One crisis at a time
You know I’m a glass-half-full type of a girl? That I always try to see the best in things? I try my best to smile through Dubai’s red tape, and through the incompetence of too many customer service reps, but there are still some weeks that can be quite a challenge to the perma-grin.
As if it’s not enough just trying to shop and cook for the family, to pick up the kids and get them to the right places at the right time in the right outfits, Dubai seems to specialise in throwing glittery curve-balls just when you least expect them.
Here are some from the last week or two:
- · Trying to get an Emirates ID card for DD, who was registered with the authorities as per the law in 2009, back when children didn’t need ID cards. That they’ve since changed the law and she’s fallen through the gap means we got an AED 1,000 fine. Deep breath, Mrs D, deep breath.
- · Buying tickets to see the Charlie & the Chocolate Factory stage show in London. You’d think it would be simple but the system didn’t like my Dubai card, then changed its mind, accidentally double-charging me. Calls both to the bank and to the theatre booking company resulted in… big fat denial. Breath in, Mrs D, breath out.

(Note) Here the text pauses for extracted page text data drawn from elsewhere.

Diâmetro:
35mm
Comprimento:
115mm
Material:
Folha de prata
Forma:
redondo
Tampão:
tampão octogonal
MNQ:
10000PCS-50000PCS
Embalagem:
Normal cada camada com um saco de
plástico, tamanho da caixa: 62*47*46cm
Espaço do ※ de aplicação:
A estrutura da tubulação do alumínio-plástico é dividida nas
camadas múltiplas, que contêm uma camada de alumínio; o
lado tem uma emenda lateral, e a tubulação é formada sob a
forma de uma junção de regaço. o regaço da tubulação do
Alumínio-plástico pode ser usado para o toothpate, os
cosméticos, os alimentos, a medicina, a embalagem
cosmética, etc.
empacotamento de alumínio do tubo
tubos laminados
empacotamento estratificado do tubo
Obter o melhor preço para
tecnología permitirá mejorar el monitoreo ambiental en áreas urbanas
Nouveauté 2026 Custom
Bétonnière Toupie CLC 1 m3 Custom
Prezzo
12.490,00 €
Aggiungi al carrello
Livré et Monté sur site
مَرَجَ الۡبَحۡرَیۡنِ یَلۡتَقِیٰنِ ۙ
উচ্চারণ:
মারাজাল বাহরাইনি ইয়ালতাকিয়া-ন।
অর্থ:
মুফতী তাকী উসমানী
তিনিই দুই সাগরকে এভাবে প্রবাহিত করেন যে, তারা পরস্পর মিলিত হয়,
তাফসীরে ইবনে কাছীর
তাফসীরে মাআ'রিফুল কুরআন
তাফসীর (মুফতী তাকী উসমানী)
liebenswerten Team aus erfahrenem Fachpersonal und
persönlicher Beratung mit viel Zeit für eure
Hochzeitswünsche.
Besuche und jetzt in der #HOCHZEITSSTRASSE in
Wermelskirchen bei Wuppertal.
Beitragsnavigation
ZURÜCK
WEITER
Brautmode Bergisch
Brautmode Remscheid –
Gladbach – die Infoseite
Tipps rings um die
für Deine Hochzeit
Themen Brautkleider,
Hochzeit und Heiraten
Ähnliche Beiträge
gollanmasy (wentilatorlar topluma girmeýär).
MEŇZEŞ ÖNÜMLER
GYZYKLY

- · Gerlie alerts me to a broken water pipe by the outdoor water tank. Water’s gushing like Niagara Falls; call Noah, there’s a flood. I have to switch off the mains supply. It’s Thursday. Thanks to my hearty recommendations, the plumber’s now so successful he can’t fix it till the following Tuesday. ‘And I’m sorry to tell you, the only water you’ll have is what’s in your tank.’ I’m no expert but even I know it’s not going to last till the end of the day, let alone till Tuesday. ‘What will you do?’ asks the plumber, sounding mildly concerned. Umm, deep breathe, turn off the irrigation, switch off the washing machine… and strike you off my list…?
- · Notice I’ve got slightly low air in the car tyres. Go to petrol station and try to fill them only to discover there’s a hole in the pump hose and I’m actually removing air from the first tyre, not filling it. Deep breathe, drive (slowly) on 12-lane highway to next petrol station with 20psi in the tyre. Squidge.
- · Host a play date: the mum turns up two hours late, well after DS’s bedtime. Hey, it’s Dubai, what’s two hours between friends? Deep-breathe, Mrs D, deep-breathe.
DH comes home Thursday night: the car tyres are pumped, the water pipe’s fixed, the children are fed, homework done, they’re in bed, the ID card’s applied for, the fine’s paid (but the theatre booking company still has double our money), the dinner’s ready. Heck, I even have makeup on.
‘Hi darling,’ he says, giving me a kiss. ‘Did you manage to get the TV fixed today?’